First, the code imports necessary modules:

  • From the tokenizers library: Tokenizer, models, trainers, pre_tokenizers, normalizers
  • TemplateProcessing from tokenizers.processors for handling special tokens

Then it initializes a BPE tokenizer:

  • Creates a tokenizer with BPE model, specifying "[UNK]" as the unknown token
  • Sets up NFKC normalization, which performs canonical Unicode normalization to standardize character representations
  • Configures a whitespace pre-tokenizer, which splits text on whitespace before applying BPE

Next, it configures the trainer for the BPE algorithm:

  • Sets vocabulary size to 800 tokens (a modest starting point that can be increased for real corpora)
  • Sets minimum frequency to 1, meaning any token that appears at least once will be considered
  • Defines special tokens: "[PAD]", "[UNK]", "[BOS]", "[EOS]" for padding, unknown tokens, beginning of sequence, and end of sequence respectively

The code defines a helper function line_iter that:

  • Takes a filename as input
  • Opens the file and yields each line with whitespace stripped
  • This creates an iterator over the text corpus for efficient processing

Then it trains the tokenizer:

  • Uses train_from_iterator with the line iterator pointing to "data/legal_demo.txt"
  • Applies the BPE trainer configuration defined earlier

After training, it sets up post-processing:

  • Configures a template for adding special tokens to sequences
  • For single sequences: Adds "[BOS]" at the start and "[EOS]" at the end
  • For sequence pairs: Adds appropriate markers for both sequences
  • Maps special token strings to their IDs in the vocabulary

Finally, it saves the tokenizer:

  • Creates an "artifacts" directory if it doesn't exist
  • Saves the tokenizer to "artifacts/legal_bpe.json"

Quick sanity check:

test = "The plaintiff moves under Rule 12(b)(6) to dismiss."
enc = bpe_tok.encode(test)
print(enc.tokens)     # inspect splits on "plaintiff", "Rule", "12(b)(6)"
print(len(enc.ids))   # token count

This code block performs the quick validation test of the BPE tokenizer we just created. Let's analyze it line by line:

First, it defines a test sentence containing legal terminology: "The plaintiff moves under Rule 12(b)(6) to dismiss." This example was carefully chosen because it contains domain-specific terms that we want our tokenizer to handle properly.
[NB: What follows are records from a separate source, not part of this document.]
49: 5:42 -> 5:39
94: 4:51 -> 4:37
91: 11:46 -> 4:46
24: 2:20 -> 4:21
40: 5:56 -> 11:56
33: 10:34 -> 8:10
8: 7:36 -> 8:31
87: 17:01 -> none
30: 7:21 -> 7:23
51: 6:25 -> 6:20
Next, it encodes this test sentence using our BPE tokenizer with enc = bpe_tok.encode(test). This converts the raw text into tokens according to the BPE algorithm and vocabulary we trained.
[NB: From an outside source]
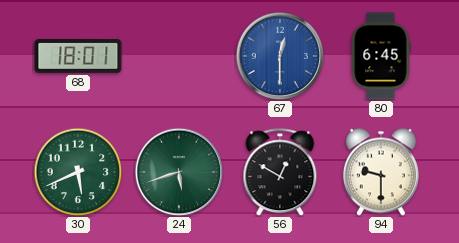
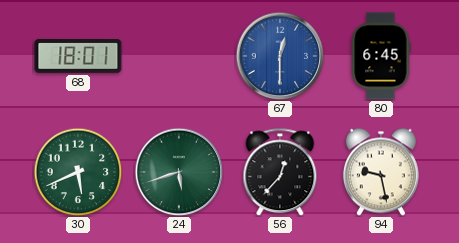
56: 12:50 -> 12:37
94: 9:30 -> 9:28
The print(enc.tokens) line outputs the actual tokens that result from the encoding process. This is particularly useful for checking how the tokenizer handles important legal terms like "plaintiff", "Rule", and the citation format "12(b)(6)". Ideally, these domain-specific terms would be encoded as single tokens rather than being split into smaller subwords.
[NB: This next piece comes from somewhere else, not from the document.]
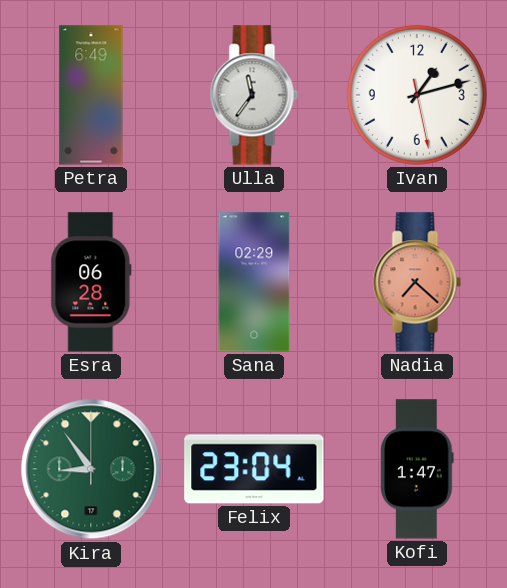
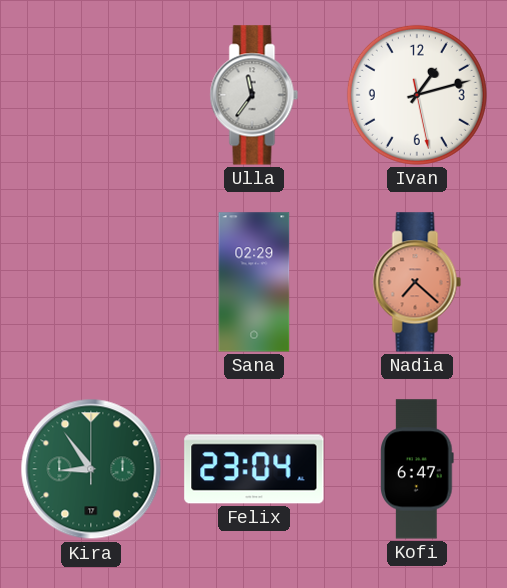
Petra: 6:49 -> none
Esra: 06:28 -> none
Kofi: 1:47 -> 6:47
Finally, print(len(enc.ids)) displays the total number of tokens generated from the test sentence. This helps evaluate the tokenizer's efficiency - fewer tokens generally means more efficient representation for downstream models.

This validation step is crucial for assessing whether our tokenizer is effectively capturing the linguistic patterns specific to legal text. If important legal terms are being split into multiple tokens, we might need to increase the vocabulary size or use techniques like the user vocabulary described later in the document.